**What the task requires:** In the copy, every record below must appear exactly as given, and no picture may appear.
****************************************
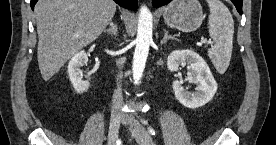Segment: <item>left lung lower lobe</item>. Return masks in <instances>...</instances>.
<instances>
[{"label":"left lung lower lobe","instance_id":"0a47b994","mask_svg":"<svg viewBox=\"0 0 276 145\" xmlns=\"http://www.w3.org/2000/svg\"><path fill=\"white\" fill-rule=\"evenodd\" d=\"M170 1L171 0H152V5L154 7H160V6H163L167 3H169ZM231 1L234 3V5H235L237 11L239 12V14H242V2H243V0H231Z\"/></svg>","mask_w":276,"mask_h":145}]
</instances>
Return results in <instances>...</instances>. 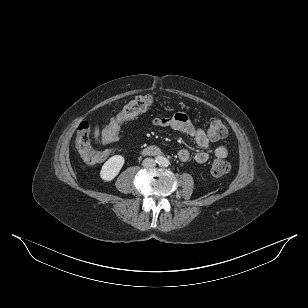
****************************************
**Exercise solution:**
Segment: <item>left lung lower lobe</item>. Return masks in <instances>...</instances>.
<instances>
[{"label":"left lung lower lobe","instance_id":"0a47b994","mask_svg":"<svg viewBox=\"0 0 276 145\" xmlns=\"http://www.w3.org/2000/svg\"><path fill=\"white\" fill-rule=\"evenodd\" d=\"M170 1L171 0H152V5L154 7H160V6H163L167 3H169ZM231 1L234 3V5H235L237 11L239 12V14H242V2H243V0H231Z\"/></svg>","mask_w":276,"mask_h":145}]
</instances>
Return results in <instances>...</instances>. 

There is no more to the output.